Measuring second language performance
by Tim McNamara (1996)ISBN: 0582089077
Harlow, Essex, UK: Addison Wesley Longman Ltd.
Quite soon into the first chapters of this book, I recalled a humorous little adage that often
comes to mind in my work; "The truth will make you free, but first it'll
make you miserable". The first two chapters present a thorough and critical
history of developments in performance assessment as a test method, first
in education and occupational settings, then moving on to language testing
theory and practice, particularly since the 1970's, when the ideas of
communicative competence and authenticity of test-tasks began to be
incorporated into discussions about validity in language assessment. McNamara
describes language performance assessment as the product of two traditions.
The first is the fundamentally pragmatic 'work sample' approach influenced
by sociolinguistic theory, which treats the performance itself as the
target of assessment (the "strong" argument). The second stems from
psycholinguistic theory which views performance as merely a medium and the
underlying knowledge and ability as the target (the "weak" argument).
The book's initial message was that language performance
tests possess a seductive face validity that obscures the boundaries
between what is to be observed, how the subject reacts to the task at hand,
and how it is registered as a score. Theories across and within the
differing hues in the spectrum from the 'strong' to 'weak' arguments remain
far from definitive, and lack empirical evidence to support its constructs.
So okay, my most painful doubts during hands-on in-shop experience were
not only confirmed, but thanks to the author's comprehensive treatment,
were expanded. But in these first chapters, McNamara is simply telling us
what we have to face.
McNamara proposes a 'three pronged' approach to tackling the
problems he identifies. The first task is to incorporate a model of
communicative competence which can explain interaction between all
participants in performance assessment, including the interlocutor(s).
Secondly, we must direct our research towards finding how significant each
variable in our assessment method; (tasks, participants, settings, topics,
scales) is to our measurement. Lastly, we must decide, once we have a
picture of the impact of these variables, which will fit or inform our
model of communicative competence and what the practical boundaries for
"testability" are. McNamara uses the remaining two thirds of the book to
illustrate how it might be done, and in doing so makes this book a must for
those who wish to gain a clear understanding of what Rasch-based analysis can do.
From here on, the book can be read like a detailed journal that an
explorer might leave behind for others; telling us what to look for, how to
find it, and what it means. McNamara uses as his primary example the
development and data analysis of the Occupational English Test (OET), a
test of ESL for health professionals in Australia which assessed speaking
and writing in work-related simulations. He takes a chapter to explain the
procedures for determining the OET's test content (analysis of needs,
resources, and the communicative demands of the profession); writing up the
specifications, materials and scoring protocols; training and recruiting
evaluators; piloting and revision. He includes here, and throughout the
book, examples of the actual materials used in the decision making process
and in the test itself, all of which can serve as models for the reader to consider.

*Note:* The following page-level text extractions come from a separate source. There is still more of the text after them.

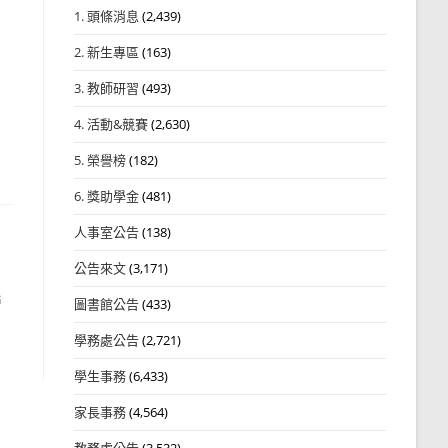
1. 頭條消息
(2,439)
2. 新生專區
(163)
3. 教師研習
(493)
4. 活動&競賽
(2,630)
5. 榮譽榜
(182)
6. 獎助學金
(481)
人事室公告
(138)
公告來文
(3,171)
營
圖書館公告
(433)
學務處公告
(2,721)
學生事務
(6,433)
家長事務
(4,564)
教務處公告
(3,532)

The final four chapters constitute what I think McNamara meant when
he talked of directing our research to find what variables in performance
assessment can inform our construct of communicative competence and what
cannot. He begins with raters and ratings, presenting evidence of wide
variation in how raters apply criteria, even when traditional methods to
limit this have been employed. Here the author introduces the advantages of
using multi-faceted measurement which, as a Rasch-based method, can process
raw scores in such a way to estimate factors such as ability, item
(criterion) difficulty, and rater severity all on the same scale. This not
only allows the analyst to map the variables side by side to see how they
introduce bias or interrelate, but, as demonstrated in this chapter, offers
the test user an improved, fairer (more accurate) measurement than raw
scores. McNamara then illustrates this with detail and clarity his next
chapter on the concepts and procedures of Rasch analysis.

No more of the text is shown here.